Il caffè è tra le bevande più consumate del pianeta. A moltissimi conquista il suo aroma o semplicemente il pretesto di consumarne una tazzina per scambiare due chiacchiere. Come tutti sanno, il suo consumo eccessivo si associa spesso a due effetti collaterali: bruciore di stomaco e palpitazioni. Questo perché oltre una certa dose, la caffeina inizia ad esercitare effetti farmacologici intensi. Una nuova revisione scientifica, pubblicata su Nutrients, mette in evidenza gli effetti del caffè sulla digestione e sull’intestino e il suo impatto sugli organi coinvolti nella digestione. La revisione, supportata dall’Institute for Scientific Information on Coffee (ISIC), rileva che il caffè ha un effetto stimolante su alcuni processi digestivi e un possibile effetto protettivo contro i comuni disturbi digestivi come i calcoli biliari e alcune malattie del fegato. La revisione di 194 pubblicazioni di ricerca suggerisce che un consumo moderato di caffè (definito dall’EFSA come 3-5 tazze al giorno) non ha prodotto effetti dannosi sui vari organi del tratto digerente.

Due aree di particolare interesse che emergono dalla ricerca sono l’associazione tra caffè e un ridotto rischio di calcoli biliari e l’evidenza che collega il consumo di caffè con un ridotto rischio di pancreatite, sebbene siano ancora necessarie ulteriori ricerche. Nel suo viaggio attraverso il tratto gastrointestinale, il caffè ha tre impatti principali. Innanzitutto, è associato alle secrezioni gastriche, biliari e pancreatiche, tutte necessarie per la digestione degli alimenti. Si è scoperto che il caffè stimola la produzione dell’ormone digestivo gastrina. Senza contare che esso stimola la produzione di acido cloridrico (è la caffeina la principale responsabile), presente nel succo gastrico che aiuta a scomporre il cibo nello stomaco. Il caffè stimola anche la secrezione della colecistochinina (CCK), un ormone che aumenta la produzione della bile, coinvolta anche nella digestione. Una novità importante, non trattata dalle precedenti revisioni scientifiche è che il caffè sembra essere associato a cambiamenti nella composizione del microbiota intestinale.
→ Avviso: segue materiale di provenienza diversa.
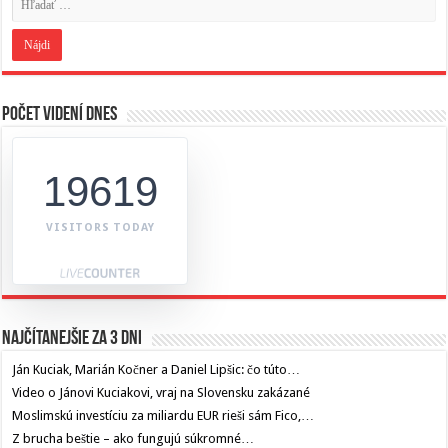
Počet videní dnes
19619
VISITORS TODAY
Najčítanejšie za 3 dni
Ján Kuciak, Marián Kočner a Daniel Lipšic: čo túto…
Video o Jánovi Kuciakovi, vraj na Slovensku zakázané
Moslimskú investíciu za miliardu EUR rieši sám Fico,…
Z brucha beštie – ako fungujú súkromné…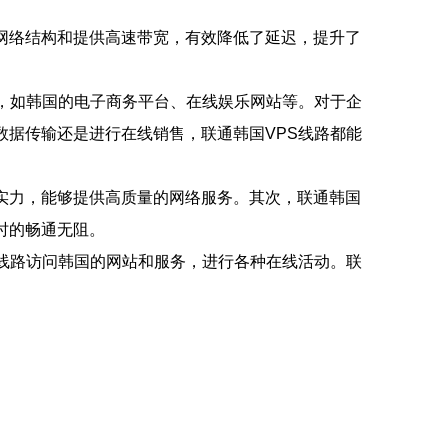
网络结构和提供高速带宽，有效降低了延迟，提升了
务，如韩国的电子商务平台、在线娱乐网站等。对于企
数据传输还是进行在线销售，联通韩国VPS线路都能
实力，能够提供高质量的网络服务。其次，联通韩国
路时的畅通无阻。
S线路访问韩国的网站和服务，进行各种在线活动。联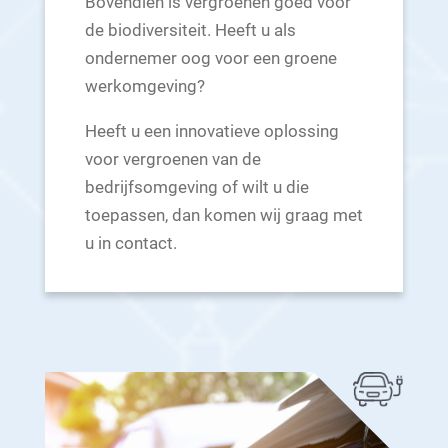
Bovendien is vergroenen goed voor
de biodiversiteit. Heeft u als
ondernemer oog voor een groene
werkomgeving?
Heeft u een innovatieve oplossing
voor vergroenen van de
bedrijfsomgeving of wilt u die
toepassen, dan komen wij graag met
u in contact.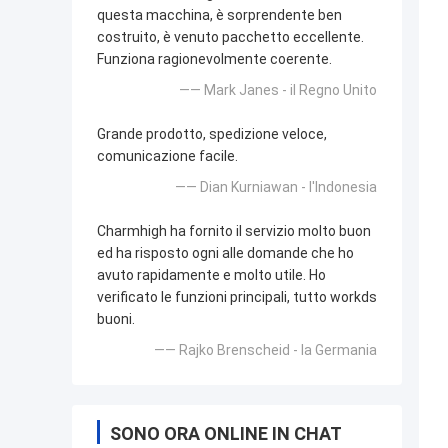
questa macchina, è sorprendente ben
costruito, è venuto pacchetto eccellente.
Funziona ragionevolmente coerente.
—— Mark Janes - il Regno Unito
Grande prodotto, spedizione veloce,
comunicazione facile.
—— Dian Kurniawan - l'Indonesia
Charmhigh ha fornito il servizio molto buon
ed ha risposto ogni alle domande che ho
avuto rapidamente e molto utile. Ho
verificato le funzioni principali, tutto workds
buoni.
—— Rajko Brenscheid - la Germania
SONO ORA ONLINE IN CHAT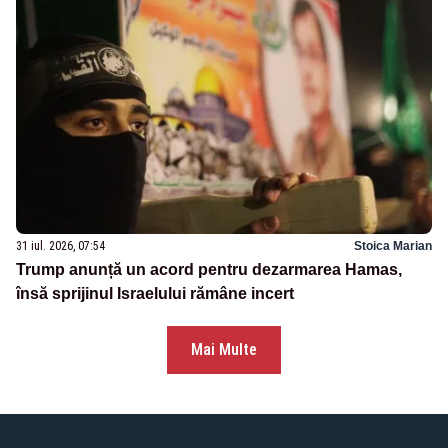
31 iul. 2026, 07:54
Stoica Marian
Trump anunță un acord pentru dezarmarea Hamas,
însă sprijinul Israelului rămâne incert
Mai Multe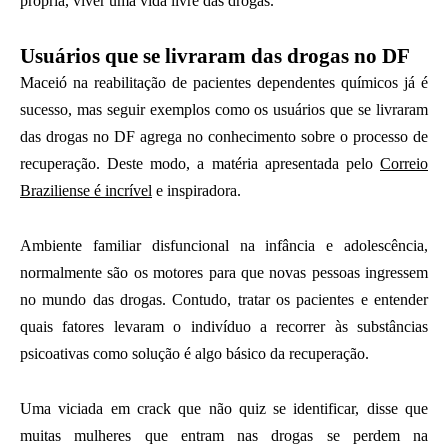
própria, viver uma vida livre das drogas.
Usuários que se livraram das drogas no DF
Maceió na reabilitação de pacientes dependentes químicos já é
sucesso, mas seguir exemplos como os usuários que se livraram
das drogas no DF agrega no conhecimento sobre o processo de
recuperação. Deste modo, a matéria apresentada pelo
Correio
Braziliense é incrível
e inspiradora.
Ambiente familiar disfuncional na infância e adolescência,
normalmente são os motores para que novas pessoas ingressem
no mundo das drogas. Contudo, tratar os pacientes e entender
quais fatores levaram o indivíduo a recorrer às substâncias
psicoativas como solução é algo básico da recuperação.
Uma viciada em crack que não quiz se identificar, disse que
muitas mulheres que entram nas drogas se perdem na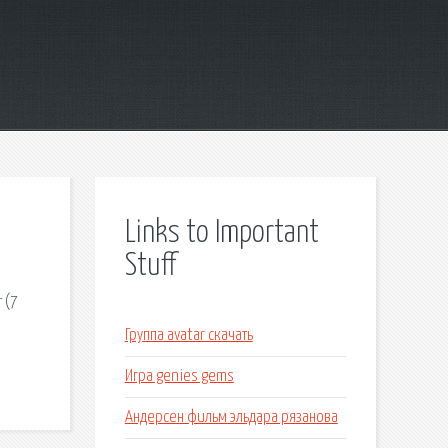
Links to Important
Stuff
 (7
Группа avatar скачать
Игра genies gems
Андерсен фильм эльдара рязанова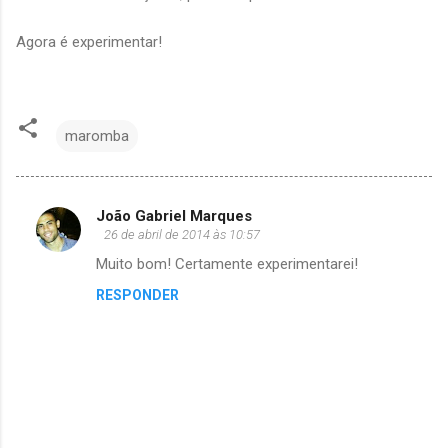
Agora é experimentar!
maromba
João Gabriel Marques
C
26 de abril de 2014 às 10:57
o
Muito bom! Certamente experimentarei!
m
RESPONDER
e
n
t
á
r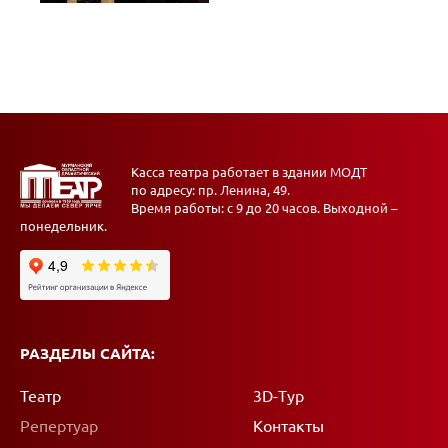
Касса театра работает в здании МОДТ
по адресу: пр. Ленина, 49.
Время работы: с 9 до 20 часов. Выходной –
понедельник.
РАЗДЕЛЫ САЙТА:
Театр
3D-Тур
Репертуар
Контакты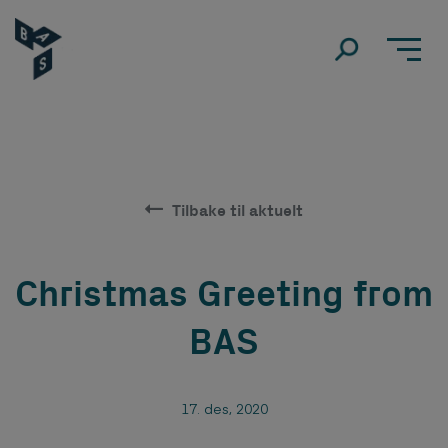
Tilbake til aktuelt
Christmas Greeting from
BAS
17. des, 2020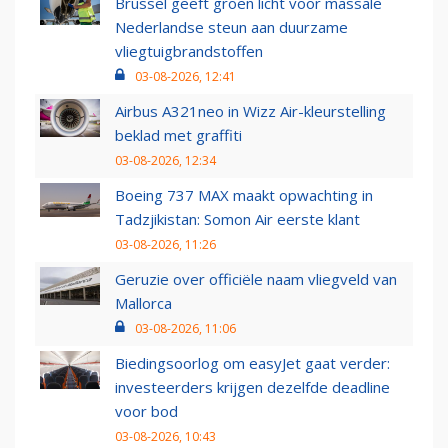
Brussel geeft groen licht voor massale
Nederlandse steun aan duurzame
vliegtuigbrandstoffen
03-08-2026, 12:41
Airbus A321neo in Wizz Air-kleurstelling
beklad met graffiti
03-08-2026, 12:34
Boeing 737 MAX maakt opwachting in
Tadzjikistan: Somon Air eerste klant
03-08-2026, 11:26
Geruzie over officiële naam vliegveld van
Mallorca
03-08-2026, 11:06
Biedingsoorlog om easyJet gaat verder:
investeerders krijgen dezelfde deadline
voor bod
03-08-2026, 10:43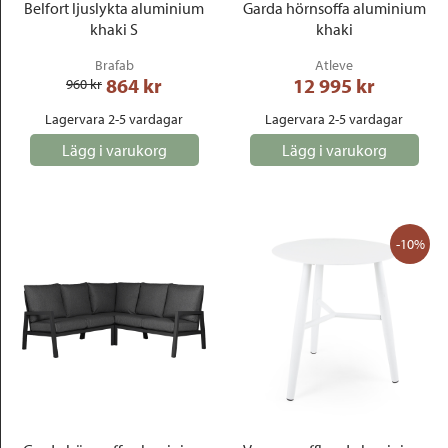
Belfort ljuslykta aluminium
Garda hörnsoffa aluminium
khaki S
khaki
Brafab
Atleve
864
 kr
12 995
 kr
960
 kr
Lagervara 2-5 vardagar
Lagervara 2-5 vardagar
Lägg i varukorg
Lägg i varukorg
-10%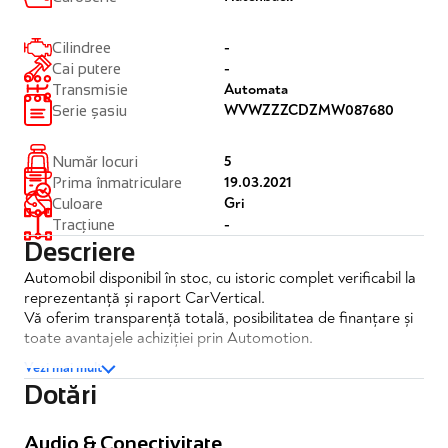
-
Cilindree
-
Cai putere
Automata
Transmisie
WVWZZZCDZMW087680
Serie șasiu
5
Număr locuri
19.03.2021
Prima înmatriculare
Gri
Culoare
-
Tracțiune
Descriere
Automobil disponibil în stoc, cu istoric complet verificabil la
reprezentanță și raport CarVertical.
Vă oferim transparență totală, posibilitatea de finanțare și
toate avantajele achiziției prin Automotion.
Vezi mai mult
Dotări
Volkswagen Golf 2.0 TDI 150HP DSG Style
✔️TVA deductibil
Audio & Conectivitate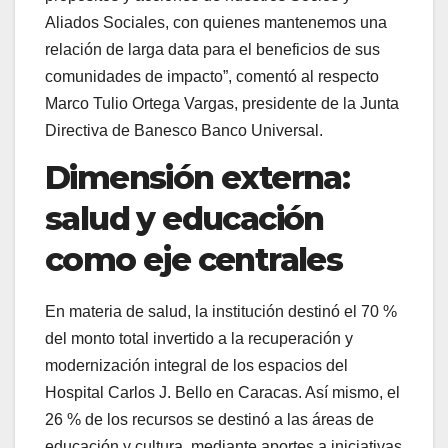
Aliados Sociales, con quienes mantenemos una
relación de larga data para el beneficios de sus
comunidades de impacto”, comentó al respecto
Marco Tulio Ortega Vargas, presidente de la Junta
Directiva de Banesco Banco Universal.
Dimensión externa:
salud y educación
como eje centrales
En materia de salud, la institución destinó el 70 %
del monto total invertido a la recuperación y
modernización integral de los espacios del
Hospital Carlos J. Bello en Caracas. Así mismo, el
26 % de los recursos se destinó a las áreas de
educación y cultura, mediante aportes a iniciativas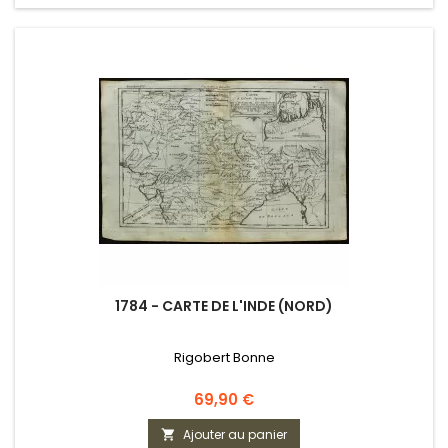
1784 - CARTE DE L'INDE (NORD)
Rigobert Bonne
Prix
69,90 €
Ajouter au panier
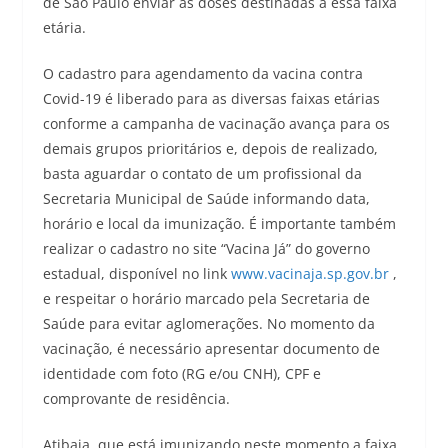
de São Paulo enviar as doses destinadas a essa faixa
etária.
O cadastro para agendamento da vacina contra
Covid-19 é liberado para as diversas faixas etárias
conforme a campanha de vacinação avança para os
demais grupos prioritários e, depois de realizado,
basta aguardar o contato de um profissional da
Secretaria Municipal de Saúde informando data,
horário e local da imunização. É importante também
realizar o cadastro no site “Vacina Já” do governo
estadual, disponível no link
www.vacinaja.sp.gov.br
,
e respeitar o horário marcado pela Secretaria de
Saúde para evitar aglomerações. No momento da
vacinação, é necessário apresentar documento de
identidade com foto (RG e/ou CNH), CPF e
comprovante de residência.
Atibaia, que está imunizando neste momento a faixa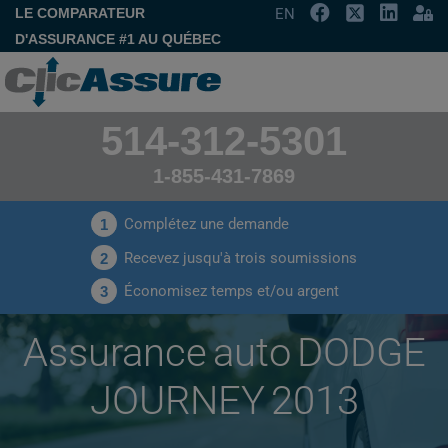
LE COMPARATEUR
EN
D'ASSURANCE #1 AU QUÉBEC
514-312-5301
1-855-431-7869
Complétez une demande
1
Recevez jusqu'à trois soumissions
2
Économisez temps et/ou argent
3
Assurance auto DODGE
JOURNEY 2013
Pare, infatti, che le fibre solubili ed i polifenoli del caffè possano incentivare l’omeostasi della flora batterica intestinale, al pari di come fanno i polifenoli vegetali di frutta e verdura. Negli studi esaminati, è stato riscontrato che il consumo di caffè induce cambiamenti nella composizione del microbiota intestinale, influenzando principalmente la popolazione dei Bifidobatteri, che sono onnipresenti del tratto gastrointestinale. Questo non vuol dire che si può sostituire la frutta o la verdura alimentari con il caffè, poiché i polifenoli vegetali sono abbastanza diversi da quelli dell’estratto di caffè. E le ricerche scientifiche hanno dimostrato che è la dieta per intero, con la sua varietà di polifenoli, che tiene in salute il microbiota intestinale. Il caffè non possiede flavonoidi come luteolina, kampferolo o quercitina che sono antinfiammatori e regolatori del metabolismo di certi batteri intestinali. I polifenoli del caffè sono principalmente acidi fenolici ed una piccola quantità di lignani, che sono strutturalmente diversi dai flavonoidi.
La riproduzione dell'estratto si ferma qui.